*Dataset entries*
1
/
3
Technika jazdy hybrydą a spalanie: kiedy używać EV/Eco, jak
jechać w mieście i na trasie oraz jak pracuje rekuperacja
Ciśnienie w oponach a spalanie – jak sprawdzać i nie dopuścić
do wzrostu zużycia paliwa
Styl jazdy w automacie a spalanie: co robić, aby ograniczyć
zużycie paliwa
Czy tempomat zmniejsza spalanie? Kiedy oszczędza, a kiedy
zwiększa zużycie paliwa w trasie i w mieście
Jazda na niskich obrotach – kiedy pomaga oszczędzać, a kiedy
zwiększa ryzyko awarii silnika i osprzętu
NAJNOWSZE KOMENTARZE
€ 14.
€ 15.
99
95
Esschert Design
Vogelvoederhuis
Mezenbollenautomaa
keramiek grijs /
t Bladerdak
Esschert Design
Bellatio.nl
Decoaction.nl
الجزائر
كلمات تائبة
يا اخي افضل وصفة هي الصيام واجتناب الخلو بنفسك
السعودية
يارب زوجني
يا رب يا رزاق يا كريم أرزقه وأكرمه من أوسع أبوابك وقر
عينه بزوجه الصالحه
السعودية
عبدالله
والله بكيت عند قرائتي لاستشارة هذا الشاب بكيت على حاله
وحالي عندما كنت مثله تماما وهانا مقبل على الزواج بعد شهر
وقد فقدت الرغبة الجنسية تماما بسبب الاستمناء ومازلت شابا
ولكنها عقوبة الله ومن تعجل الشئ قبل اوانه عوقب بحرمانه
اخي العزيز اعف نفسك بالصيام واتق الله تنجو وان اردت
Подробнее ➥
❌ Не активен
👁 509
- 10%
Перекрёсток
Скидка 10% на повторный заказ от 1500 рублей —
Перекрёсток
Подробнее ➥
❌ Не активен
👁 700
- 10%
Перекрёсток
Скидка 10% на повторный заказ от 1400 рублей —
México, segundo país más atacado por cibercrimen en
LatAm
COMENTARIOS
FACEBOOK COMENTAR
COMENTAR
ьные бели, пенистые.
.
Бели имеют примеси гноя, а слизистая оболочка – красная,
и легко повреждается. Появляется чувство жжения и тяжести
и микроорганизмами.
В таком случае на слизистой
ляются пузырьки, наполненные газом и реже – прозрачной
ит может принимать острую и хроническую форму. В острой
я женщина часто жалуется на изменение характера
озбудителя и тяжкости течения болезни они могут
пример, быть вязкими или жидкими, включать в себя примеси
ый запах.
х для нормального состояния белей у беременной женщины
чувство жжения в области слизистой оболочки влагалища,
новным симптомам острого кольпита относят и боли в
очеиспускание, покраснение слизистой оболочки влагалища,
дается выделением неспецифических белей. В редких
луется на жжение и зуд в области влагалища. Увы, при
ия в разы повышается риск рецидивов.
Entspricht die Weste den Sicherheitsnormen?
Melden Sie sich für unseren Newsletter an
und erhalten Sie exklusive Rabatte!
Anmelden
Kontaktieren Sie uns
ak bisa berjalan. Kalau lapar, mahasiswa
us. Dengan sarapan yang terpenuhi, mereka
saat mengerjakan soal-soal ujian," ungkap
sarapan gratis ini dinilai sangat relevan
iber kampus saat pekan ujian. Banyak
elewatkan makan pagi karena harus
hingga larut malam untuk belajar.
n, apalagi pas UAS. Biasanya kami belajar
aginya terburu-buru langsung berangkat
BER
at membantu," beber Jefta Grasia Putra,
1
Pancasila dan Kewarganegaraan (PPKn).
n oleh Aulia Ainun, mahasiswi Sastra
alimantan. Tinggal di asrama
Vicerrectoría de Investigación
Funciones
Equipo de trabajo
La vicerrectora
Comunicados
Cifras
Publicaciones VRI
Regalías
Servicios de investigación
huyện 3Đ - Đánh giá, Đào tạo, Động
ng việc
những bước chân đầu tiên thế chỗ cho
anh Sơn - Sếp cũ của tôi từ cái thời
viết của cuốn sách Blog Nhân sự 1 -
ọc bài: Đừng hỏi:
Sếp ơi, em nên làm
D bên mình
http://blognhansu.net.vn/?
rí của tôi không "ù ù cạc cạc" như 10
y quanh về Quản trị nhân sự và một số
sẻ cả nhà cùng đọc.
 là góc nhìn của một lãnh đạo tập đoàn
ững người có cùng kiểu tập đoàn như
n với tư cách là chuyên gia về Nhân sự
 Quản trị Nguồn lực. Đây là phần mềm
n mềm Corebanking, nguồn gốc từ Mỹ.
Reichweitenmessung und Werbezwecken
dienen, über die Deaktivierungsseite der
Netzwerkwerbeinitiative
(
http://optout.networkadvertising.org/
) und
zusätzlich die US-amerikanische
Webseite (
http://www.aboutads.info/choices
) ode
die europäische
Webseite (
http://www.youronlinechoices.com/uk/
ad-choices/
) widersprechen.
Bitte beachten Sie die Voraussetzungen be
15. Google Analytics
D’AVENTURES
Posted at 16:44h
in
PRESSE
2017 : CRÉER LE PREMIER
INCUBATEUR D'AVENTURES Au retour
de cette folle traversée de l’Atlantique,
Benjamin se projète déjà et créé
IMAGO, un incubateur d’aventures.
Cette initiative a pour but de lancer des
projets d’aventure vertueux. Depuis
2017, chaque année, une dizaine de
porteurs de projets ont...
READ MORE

*Exercise aim*
For this exercise, write all the records out again exactly.

*Answer to this problem*
1
/
3
Technika jazdy hybrydą a spalanie: kiedy używać EV/Eco, jak
jechać w mieście i na trasie oraz jak pracuje rekuperacja
Ciśnienie w oponach a spalanie – jak sprawdzać i nie dopuścić
do wzrostu zużycia paliwa
Styl jazdy w automacie a spalanie: co robić, aby ograniczyć
zużycie paliwa
Czy tempomat zmniejsza spalanie? Kiedy oszczędza, a kiedy
zwiększa zużycie paliwa w trasie i w mieście
Jazda na niskich obrotach – kiedy pomaga oszczędzać, a kiedy
zwiększa ryzyko awarii silnika i osprzętu
NAJNOWSZE KOMENTARZE
€ 14.
€ 15.
99
95
Esschert Design
Vogelvoederhuis
Mezenbollenautomaa
keramiek grijs /
t Bladerdak
Esschert Design
Bellatio.nl
Decoaction.nl
الجزائر
كلمات تائبة
يا اخي افضل وصفة هي الصيام واجتناب الخلو بنفسك
السعودية
يارب زوجني
يا رب يا رزاق يا كريم أرزقه وأكرمه من أوسع أبوابك وقر
عينه بزوجه الصالحه
السعودية
عبدالله
والله بكيت عند قرائتي لاستشارة هذا الشاب بكيت على حاله
وحالي عندما كنت مثله تماما وهانا مقبل على الزواج بعد شهر
وقد فقدت الرغبة الجنسية تماما بسبب الاستمناء ومازلت شابا
ولكنها عقوبة الله ومن تعجل الشئ قبل اوانه عوقب بحرمانه
اخي العزيز اعف نفسك بالصيام واتق الله تنجو وان اردت
Подробнее ➥
❌ Не активен
👁 509
- 10%
Перекрёсток
Скидка 10% на повторный заказ от 1500 рублей —
Перекрёсток
Подробнее ➥
❌ Не активен
👁 700
- 10%
Перекрёсток
Скидка 10% на повторный заказ от 1400 рублей —
México, segundo país más atacado por cibercrimen en
LatAm
COMENTARIOS
FACEBOOK COMENTAR
COMENTAR
ьные бели, пенистые.
.
Бели имеют примеси гноя, а слизистая оболочка – красная,
и легко повреждается. Появляется чувство жжения и тяжести
и микроорганизмами.
В таком случае на слизистой
ляются пузырьки, наполненные газом и реже – прозрачной
ит может принимать острую и хроническую форму. В острой
я женщина часто жалуется на изменение характера
озбудителя и тяжкости течения болезни они могут
пример, быть вязкими или жидкими, включать в себя примеси
ый запах.
х для нормального состояния белей у беременной женщины
чувство жжения в области слизистой оболочки влагалища,
новным симптомам острого кольпита относят и боли в
очеиспускание, покраснение слизистой оболочки влагалища,
дается выделением неспецифических белей. В редких
луется на жжение и зуд в области влагалища. Увы, при
ия в разы повышается риск рецидивов.
Entspricht die Weste den Sicherheitsnormen?
Melden Sie sich für unseren Newsletter an
und erhalten Sie exklusive Rabatte!
Anmelden
Kontaktieren Sie uns
ak bisa berjalan. Kalau lapar, mahasiswa
us. Dengan sarapan yang terpenuhi, mereka
saat mengerjakan soal-soal ujian," ungkap
sarapan gratis ini dinilai sangat relevan
iber kampus saat pekan ujian. Banyak
elewatkan makan pagi karena harus
hingga larut malam untuk belajar.
n, apalagi pas UAS. Biasanya kami belajar
aginya terburu-buru langsung berangkat
BER
at membantu," beber Jefta Grasia Putra,
1
Pancasila dan Kewarganegaraan (PPKn).
n oleh Aulia Ainun, mahasiswi Sastra
alimantan. Tinggal di asrama
Vicerrectoría de Investigación
Funciones
Equipo de trabajo
La vicerrectora
Comunicados
Cifras
Publicaciones VRI
Regalías
Servicios de investigación
huyện 3Đ - Đánh giá, Đào tạo, Động
ng việc
những bước chân đầu tiên thế chỗ cho
anh Sơn - Sếp cũ của tôi từ cái thời
viết của cuốn sách Blog Nhân sự 1 -
ọc bài: Đừng hỏi:
Sếp ơi, em nên làm
D bên mình
http://blognhansu.net.vn/?
rí của tôi không "ù ù cạc cạc" như 10
y quanh về Quản trị nhân sự và một số
sẻ cả nhà cùng đọc.
 là góc nhìn của một lãnh đạo tập đoàn
ững người có cùng kiểu tập đoàn như
n với tư cách là chuyên gia về Nhân sự
 Quản trị Nguồn lực. Đây là phần mềm
n mềm Corebanking, nguồn gốc từ Mỹ.
Reichweitenmessung und Werbezwecken
dienen, über die Deaktivierungsseite der
Netzwerkwerbeinitiative
(
http://optout.networkadvertising.org/
) und
zusätzlich die US-amerikanische
Webseite (
http://www.aboutads.info/choices
) ode
die europäische
Webseite (
http://www.youronlinechoices.com/uk/
ad-choices/
) widersprechen.
Bitte beachten Sie die Voraussetzungen be
15. Google Analytics
D’AVENTURES
Posted at 16:44h
in
PRESSE
2017 : CRÉER LE PREMIER
INCUBATEUR D'AVENTURES Au retour
de cette folle traversée de l’Atlantique,
Benjamin se projète déjà et créé
IMAGO, un incubateur d’aventures.
Cette initiative a pour but de lancer des
projets d’aventure vertueux. Depuis
2017, chaque année, une dizaine de
porteurs de projets ont...
READ MORE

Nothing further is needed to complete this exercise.